**Task instructions**
As the answer, give every line of the records that includes the word "Meditation".

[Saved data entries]
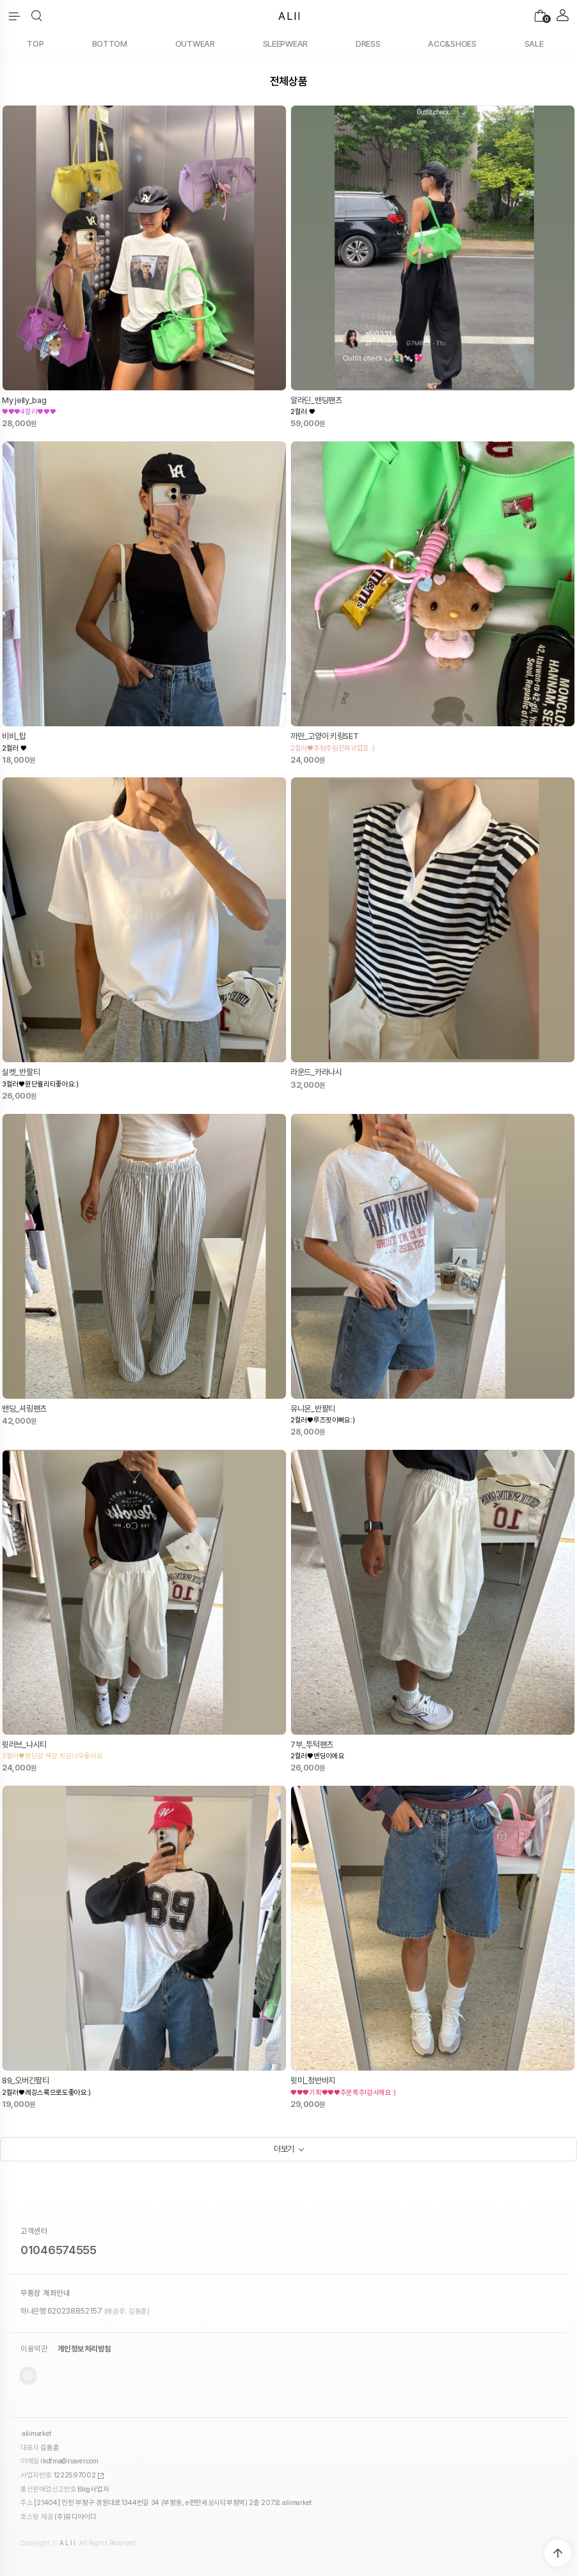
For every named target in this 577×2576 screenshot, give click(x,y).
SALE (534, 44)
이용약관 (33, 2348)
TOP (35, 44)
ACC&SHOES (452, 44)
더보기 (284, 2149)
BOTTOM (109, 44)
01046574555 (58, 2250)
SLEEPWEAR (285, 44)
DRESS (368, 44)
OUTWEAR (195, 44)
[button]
--
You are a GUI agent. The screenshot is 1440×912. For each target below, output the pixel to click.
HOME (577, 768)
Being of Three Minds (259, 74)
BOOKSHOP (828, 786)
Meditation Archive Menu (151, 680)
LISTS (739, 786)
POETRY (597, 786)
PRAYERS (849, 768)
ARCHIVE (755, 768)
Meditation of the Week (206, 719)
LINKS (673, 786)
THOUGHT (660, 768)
--
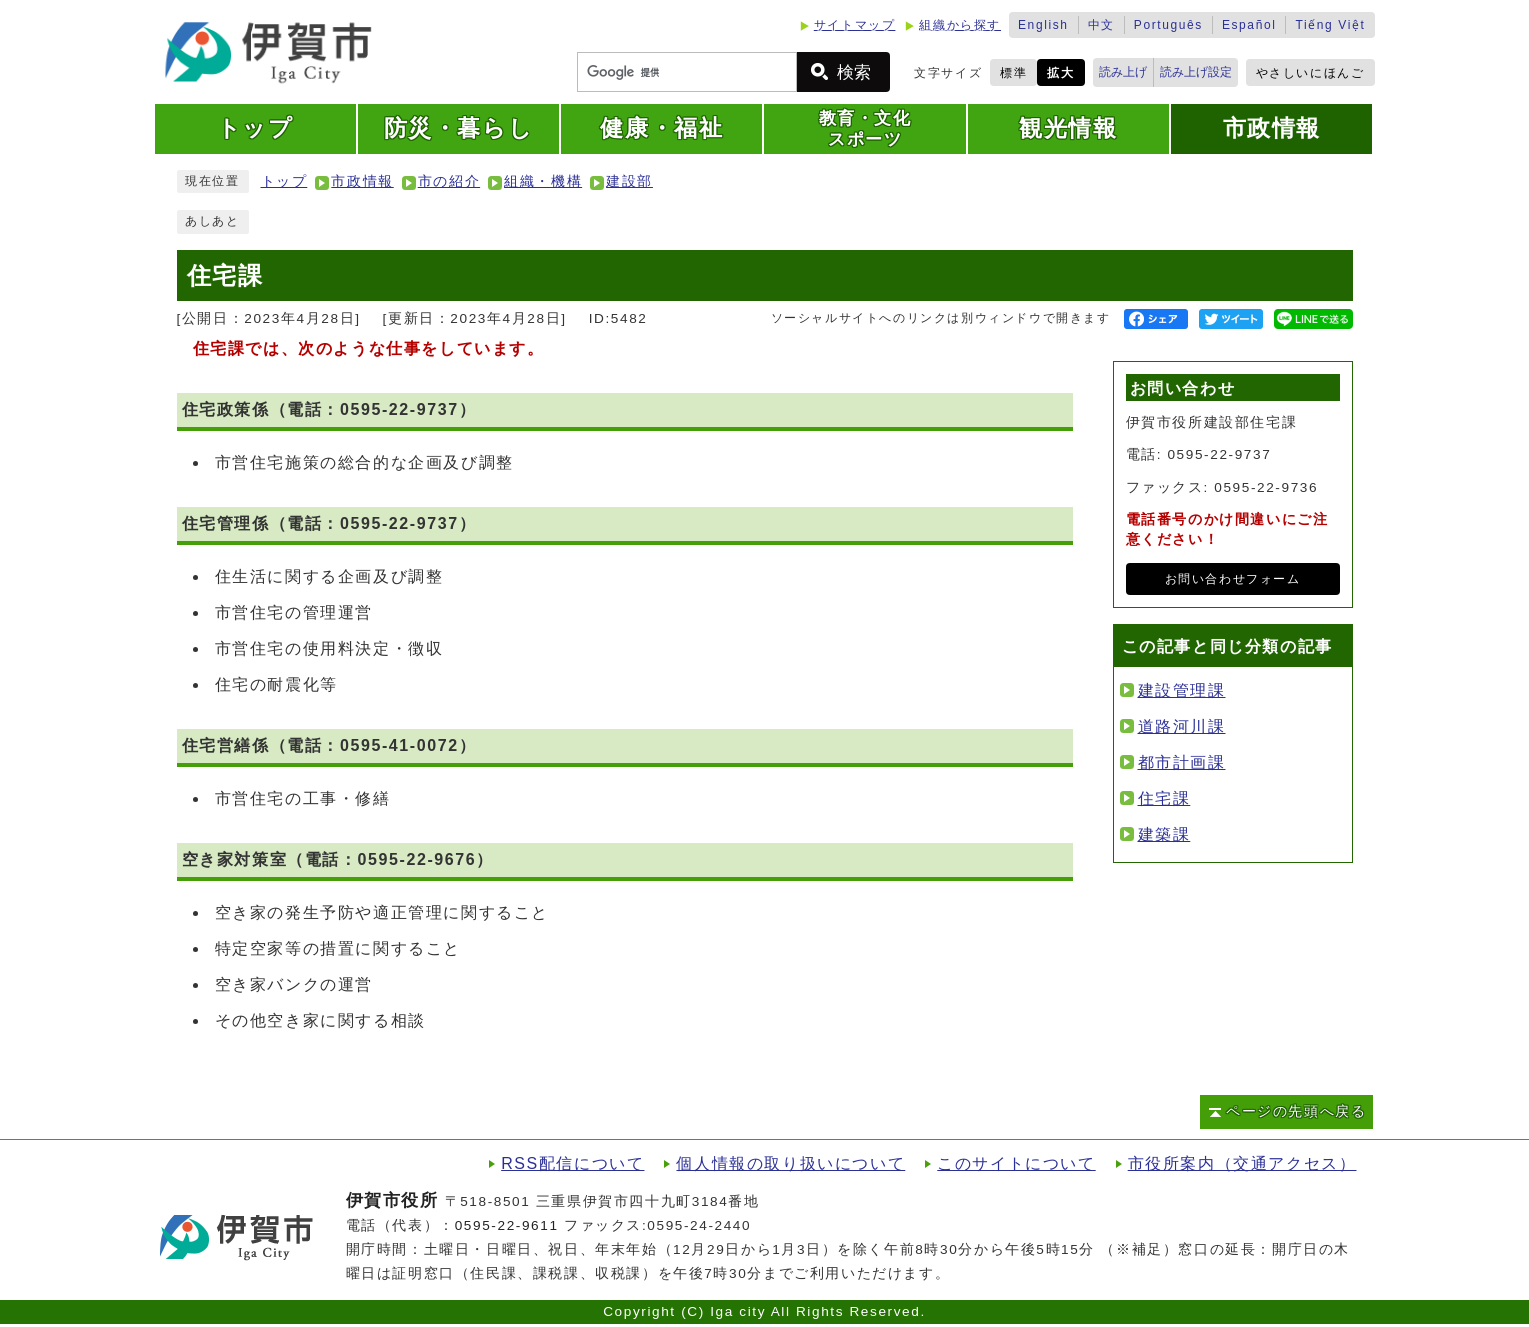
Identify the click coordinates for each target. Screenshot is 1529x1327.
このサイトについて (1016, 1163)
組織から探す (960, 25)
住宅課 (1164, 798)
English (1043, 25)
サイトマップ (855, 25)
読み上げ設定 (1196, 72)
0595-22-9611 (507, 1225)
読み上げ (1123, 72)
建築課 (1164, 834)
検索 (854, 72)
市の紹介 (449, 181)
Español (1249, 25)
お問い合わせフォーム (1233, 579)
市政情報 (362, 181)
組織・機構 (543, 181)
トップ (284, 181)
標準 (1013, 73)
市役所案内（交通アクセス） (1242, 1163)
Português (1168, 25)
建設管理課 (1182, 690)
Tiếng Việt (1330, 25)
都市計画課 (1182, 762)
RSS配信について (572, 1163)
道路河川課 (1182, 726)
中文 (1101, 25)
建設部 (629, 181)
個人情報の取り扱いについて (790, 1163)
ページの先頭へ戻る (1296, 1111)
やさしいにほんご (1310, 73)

**Exercise result**
Meditation Archive Menu (151, 680)
Meditation of the Week (206, 719)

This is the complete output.